SOURCE DATA.
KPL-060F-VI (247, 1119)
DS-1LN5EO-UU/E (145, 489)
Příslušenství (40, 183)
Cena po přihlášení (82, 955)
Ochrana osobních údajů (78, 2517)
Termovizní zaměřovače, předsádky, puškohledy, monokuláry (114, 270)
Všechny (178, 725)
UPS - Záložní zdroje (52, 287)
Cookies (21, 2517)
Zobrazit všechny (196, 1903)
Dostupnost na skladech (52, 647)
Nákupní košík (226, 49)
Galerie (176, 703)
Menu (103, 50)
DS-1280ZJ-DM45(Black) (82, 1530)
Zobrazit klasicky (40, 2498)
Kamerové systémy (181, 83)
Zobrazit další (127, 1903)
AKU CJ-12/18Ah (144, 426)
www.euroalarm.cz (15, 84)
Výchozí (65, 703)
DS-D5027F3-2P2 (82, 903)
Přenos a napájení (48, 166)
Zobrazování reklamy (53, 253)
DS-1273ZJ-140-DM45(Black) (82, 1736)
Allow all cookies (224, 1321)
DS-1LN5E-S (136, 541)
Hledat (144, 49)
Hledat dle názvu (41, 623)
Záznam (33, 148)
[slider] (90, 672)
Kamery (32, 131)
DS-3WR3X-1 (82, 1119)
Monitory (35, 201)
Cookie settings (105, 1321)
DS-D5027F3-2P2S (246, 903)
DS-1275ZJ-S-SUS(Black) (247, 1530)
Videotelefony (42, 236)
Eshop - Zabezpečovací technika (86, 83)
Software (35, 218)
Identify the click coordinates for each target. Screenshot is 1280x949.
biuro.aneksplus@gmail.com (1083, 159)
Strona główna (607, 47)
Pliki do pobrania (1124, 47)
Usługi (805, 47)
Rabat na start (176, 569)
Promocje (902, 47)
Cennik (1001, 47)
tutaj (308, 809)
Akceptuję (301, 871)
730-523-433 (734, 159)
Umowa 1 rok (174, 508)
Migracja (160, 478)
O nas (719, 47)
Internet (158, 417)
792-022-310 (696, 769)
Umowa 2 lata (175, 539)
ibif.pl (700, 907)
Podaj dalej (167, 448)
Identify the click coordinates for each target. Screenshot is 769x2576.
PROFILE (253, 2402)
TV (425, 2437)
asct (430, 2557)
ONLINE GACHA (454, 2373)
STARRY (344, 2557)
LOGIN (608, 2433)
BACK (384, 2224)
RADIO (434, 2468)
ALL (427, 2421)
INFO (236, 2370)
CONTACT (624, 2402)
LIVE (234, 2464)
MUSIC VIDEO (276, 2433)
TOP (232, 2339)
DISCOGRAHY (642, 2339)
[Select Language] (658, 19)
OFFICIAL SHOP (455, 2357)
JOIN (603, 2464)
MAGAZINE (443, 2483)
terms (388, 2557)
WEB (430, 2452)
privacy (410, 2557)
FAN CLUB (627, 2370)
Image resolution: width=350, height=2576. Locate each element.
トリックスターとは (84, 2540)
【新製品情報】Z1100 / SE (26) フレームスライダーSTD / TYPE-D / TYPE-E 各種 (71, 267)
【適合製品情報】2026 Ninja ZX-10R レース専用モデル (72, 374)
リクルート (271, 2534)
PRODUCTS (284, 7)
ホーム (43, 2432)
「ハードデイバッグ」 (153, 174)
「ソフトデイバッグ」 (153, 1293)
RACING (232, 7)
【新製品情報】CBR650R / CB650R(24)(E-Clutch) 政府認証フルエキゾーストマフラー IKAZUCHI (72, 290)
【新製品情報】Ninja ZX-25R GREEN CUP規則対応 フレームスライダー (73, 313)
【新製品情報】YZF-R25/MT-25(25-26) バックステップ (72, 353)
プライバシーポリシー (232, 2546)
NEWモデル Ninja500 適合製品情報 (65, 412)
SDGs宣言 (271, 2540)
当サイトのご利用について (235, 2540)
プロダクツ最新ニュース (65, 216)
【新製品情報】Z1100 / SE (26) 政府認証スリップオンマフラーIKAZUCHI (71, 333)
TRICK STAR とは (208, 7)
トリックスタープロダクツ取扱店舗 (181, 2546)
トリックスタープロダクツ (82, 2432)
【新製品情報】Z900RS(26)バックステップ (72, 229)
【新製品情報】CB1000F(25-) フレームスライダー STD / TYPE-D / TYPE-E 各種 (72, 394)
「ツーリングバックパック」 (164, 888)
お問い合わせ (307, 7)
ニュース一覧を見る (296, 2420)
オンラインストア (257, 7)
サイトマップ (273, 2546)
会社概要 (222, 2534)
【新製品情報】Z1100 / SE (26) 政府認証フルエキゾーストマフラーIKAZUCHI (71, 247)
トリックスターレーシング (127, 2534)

ASSIGNED TASK.
Which lines above contain the word "Identify"? Show each of them.

TASK RESULT.
Identify the click coordinates for each target. Screenshot is 1280x949.
Identify the click coordinates for each target. Screenshot is 769x2576.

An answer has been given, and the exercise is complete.